Beyond Local Pattern Matching: Recent Advances in Machine Reading

nopinsight · on Feb 28, 2019

It is noticeable that all of the top 4 results in the recent Stanford Conversational Question Answering (CoQA) challenge are from groups based in China (the top 2 are from Microsoft Research Asia; the 3th and 4th, Sogou and Fudan; the 5th, anonymous):

https://stanfordnlp.github.io/coqa/

Chinese universities are ranked at 1st, 3th, and 4th in the world for papers published in top AI conferences in 2018. (Tsinghua at the top; followed by CMU, Beijing, CAS, and Stanford) Although some people might disagree with the methodology (e.g. larger departments have an advantage), it is still a decent indicator for China’s progress in the field.

http://csrankings.org/#/fromyear/2018/toyear/2018/index?ai&v...

Perhaps it is time for the US as a nation to spend more resources to develop and attract more people into AI research.

See also an Economist’s review of a recent book: “In the struggle for AI supremacy, China will prevail; Or so reckons Kai-Fu Lee, a tech insider, in “AI Superpowers””
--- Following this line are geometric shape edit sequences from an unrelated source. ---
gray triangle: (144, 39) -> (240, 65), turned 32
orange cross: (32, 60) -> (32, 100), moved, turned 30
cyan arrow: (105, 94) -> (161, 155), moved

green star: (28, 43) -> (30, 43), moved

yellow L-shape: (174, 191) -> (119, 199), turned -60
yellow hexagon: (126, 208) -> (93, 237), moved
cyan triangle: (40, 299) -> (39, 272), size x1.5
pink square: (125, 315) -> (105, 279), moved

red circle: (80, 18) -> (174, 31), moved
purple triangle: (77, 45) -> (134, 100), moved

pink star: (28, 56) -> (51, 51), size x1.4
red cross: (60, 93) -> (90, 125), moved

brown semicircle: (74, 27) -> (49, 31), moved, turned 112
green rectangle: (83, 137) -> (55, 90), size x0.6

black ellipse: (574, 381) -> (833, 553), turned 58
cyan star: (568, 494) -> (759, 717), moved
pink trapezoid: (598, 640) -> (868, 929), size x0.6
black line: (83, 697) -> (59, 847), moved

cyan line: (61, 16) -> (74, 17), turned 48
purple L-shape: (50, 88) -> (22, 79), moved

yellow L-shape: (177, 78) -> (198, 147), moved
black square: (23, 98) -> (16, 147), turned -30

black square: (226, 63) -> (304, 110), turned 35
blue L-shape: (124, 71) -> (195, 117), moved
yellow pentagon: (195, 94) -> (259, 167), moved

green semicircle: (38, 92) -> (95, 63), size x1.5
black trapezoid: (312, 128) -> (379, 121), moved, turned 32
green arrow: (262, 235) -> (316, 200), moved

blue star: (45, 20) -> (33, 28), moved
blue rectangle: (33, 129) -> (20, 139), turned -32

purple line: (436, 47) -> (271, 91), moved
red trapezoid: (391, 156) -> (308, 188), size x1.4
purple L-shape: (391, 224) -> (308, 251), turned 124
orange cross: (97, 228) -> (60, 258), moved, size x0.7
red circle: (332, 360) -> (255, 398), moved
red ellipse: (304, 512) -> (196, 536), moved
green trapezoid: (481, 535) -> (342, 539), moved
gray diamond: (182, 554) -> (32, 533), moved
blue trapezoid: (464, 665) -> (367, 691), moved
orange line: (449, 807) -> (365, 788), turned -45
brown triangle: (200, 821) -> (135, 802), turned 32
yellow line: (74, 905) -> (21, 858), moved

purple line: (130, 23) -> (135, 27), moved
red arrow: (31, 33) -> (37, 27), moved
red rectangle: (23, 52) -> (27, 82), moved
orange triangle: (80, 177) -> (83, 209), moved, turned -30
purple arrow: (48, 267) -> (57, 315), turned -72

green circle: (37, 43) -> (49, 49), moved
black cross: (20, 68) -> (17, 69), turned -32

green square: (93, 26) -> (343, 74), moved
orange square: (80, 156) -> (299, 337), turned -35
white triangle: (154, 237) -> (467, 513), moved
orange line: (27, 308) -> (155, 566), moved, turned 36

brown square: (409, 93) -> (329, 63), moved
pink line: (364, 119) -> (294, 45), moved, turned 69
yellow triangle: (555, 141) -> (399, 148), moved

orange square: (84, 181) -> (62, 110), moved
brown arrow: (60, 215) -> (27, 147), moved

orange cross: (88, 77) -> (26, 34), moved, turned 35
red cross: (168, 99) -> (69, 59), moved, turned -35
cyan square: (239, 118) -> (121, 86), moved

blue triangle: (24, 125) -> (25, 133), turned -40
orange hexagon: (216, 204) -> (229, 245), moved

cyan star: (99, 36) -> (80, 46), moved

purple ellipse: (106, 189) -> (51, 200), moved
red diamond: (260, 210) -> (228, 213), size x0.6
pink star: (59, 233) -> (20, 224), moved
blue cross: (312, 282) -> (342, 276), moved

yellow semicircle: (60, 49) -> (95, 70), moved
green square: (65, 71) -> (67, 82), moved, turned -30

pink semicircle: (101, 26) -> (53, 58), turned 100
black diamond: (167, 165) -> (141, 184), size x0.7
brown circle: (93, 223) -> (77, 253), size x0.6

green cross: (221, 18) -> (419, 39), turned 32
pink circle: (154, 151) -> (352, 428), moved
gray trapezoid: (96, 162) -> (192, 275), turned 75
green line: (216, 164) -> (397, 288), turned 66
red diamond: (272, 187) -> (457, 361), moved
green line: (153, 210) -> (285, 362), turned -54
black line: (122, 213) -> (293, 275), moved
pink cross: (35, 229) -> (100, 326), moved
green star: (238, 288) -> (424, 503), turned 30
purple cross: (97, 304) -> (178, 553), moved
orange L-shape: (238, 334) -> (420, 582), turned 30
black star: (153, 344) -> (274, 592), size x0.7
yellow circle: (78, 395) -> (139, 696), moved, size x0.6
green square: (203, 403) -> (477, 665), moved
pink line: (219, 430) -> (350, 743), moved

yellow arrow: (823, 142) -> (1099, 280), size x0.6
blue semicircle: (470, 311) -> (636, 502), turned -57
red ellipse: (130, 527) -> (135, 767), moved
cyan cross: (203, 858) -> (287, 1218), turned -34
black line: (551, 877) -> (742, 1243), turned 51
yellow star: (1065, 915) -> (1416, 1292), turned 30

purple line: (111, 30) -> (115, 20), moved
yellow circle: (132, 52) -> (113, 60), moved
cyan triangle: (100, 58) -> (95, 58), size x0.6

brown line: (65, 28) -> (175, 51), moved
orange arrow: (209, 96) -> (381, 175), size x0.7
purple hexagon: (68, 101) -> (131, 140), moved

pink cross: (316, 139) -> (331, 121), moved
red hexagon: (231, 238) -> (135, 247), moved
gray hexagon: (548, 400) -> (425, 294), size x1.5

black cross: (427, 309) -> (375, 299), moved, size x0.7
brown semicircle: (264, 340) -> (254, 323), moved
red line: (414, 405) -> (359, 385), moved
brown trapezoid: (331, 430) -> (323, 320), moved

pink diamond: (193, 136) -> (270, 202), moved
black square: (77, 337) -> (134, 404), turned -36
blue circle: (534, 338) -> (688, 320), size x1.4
https://www.economist.com/books-and-arts/2018/09/27/in-the-s...

1_over_n · on Feb 28, 2019

Yesterday i was researching IP strategies for AI companies and came across this paper from a legal firm.

https://www.bereskinparr.com/files/file/IAM88_AI-and-IP_Jim%...

It blew my mind how much China is filing patents around AI compared to the rest of the world. It should also be considered that from an IP perspective American companies could be going down the trade secret route and academia is open sourcing. I don't have any data on this. I know in the USA trade secrets do now have some legal protection.

https://www.uspto.gov/patents-getting-started/international-...

speedplane · on Feb 28, 2019

China has been filing tons of patents because of the national prestige it brings. A large percentage are of dubious quality and they are setting themselves up for a huge patent troll problem 10 years from now, much like the US had as a result of bogus late 1990/early 2000s patents.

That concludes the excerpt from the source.